This is an excellent peice from

@DaniGaravelli1. wrote a peice for the guardian here

I would however like to clarify here that the statement “Scotland’s drugs campaigners are divided into camps – those who support harm reduction and those who support recovery” This statement oversimplifies the nuanced perspectives within the community of drug campaigners in Scotland. There exists a spectrum of viewpoints among these campaigners, with some advocating solely for harm reduction strategies, polarising the debate claiming absence kills people and the they do not believe in recovery while others including

@FAVORUK) embrace both harm reduction and recovery approaches. Recognising the importance of acknowledging this range of opinions, it’s vital to address the allocation of Glasgow’s £50 million treatment budget, which has raised concerns. Currently, only a meager half a million pounds is designated for rehabilitation efforts aimed at assisting individuals in their journey towards overcoming addiction & getting freedom from dependency.

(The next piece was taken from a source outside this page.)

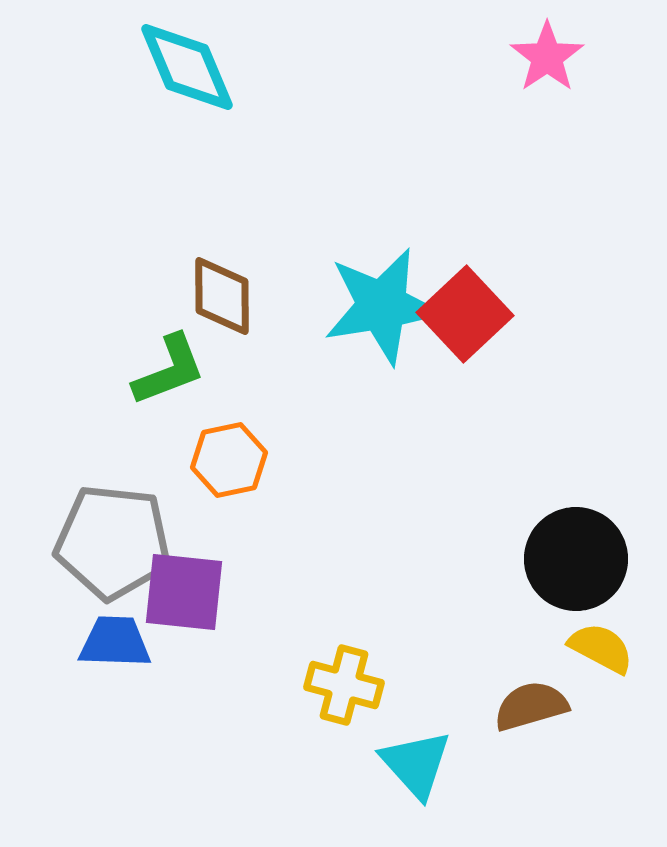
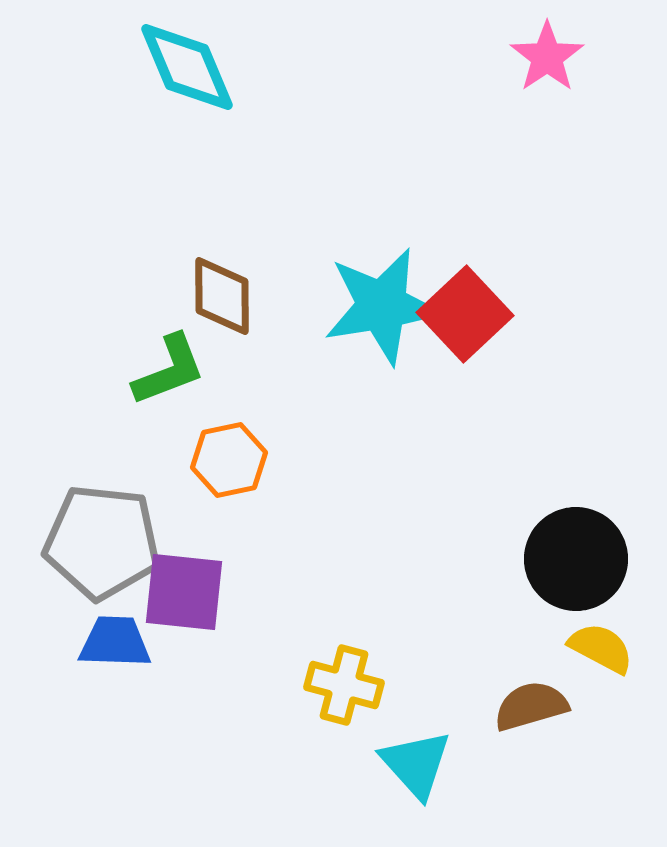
gray pentagon: moved 11 px left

These recent developments indicate plans to allocate £2.3 million for a drug consumption room, following the removal of nearly a million pounds reported just last week from Glasgow’s 218 recovery service. An additional £4 million is consistently invested annually in Heroin-assisted treatment, and a conservative estimate suggests £1.3 million in Glasgow alone is allocated to needle exchange programs. The prevailing call is for a more balanced and fair distribution of these resources.

Advocates who support

@FAVORUK seek a balanced investment approach, questioning why only a fraction is dedicated to assisting people on their journey to recovery. It’s important to emphasise that the intent is not to diminish investments in harm reduction and what little prevention efforts we have but rather to urge for parallel investments in recovery services. This ethical concern underscores the need for prioritising actual treatment as the primary focus.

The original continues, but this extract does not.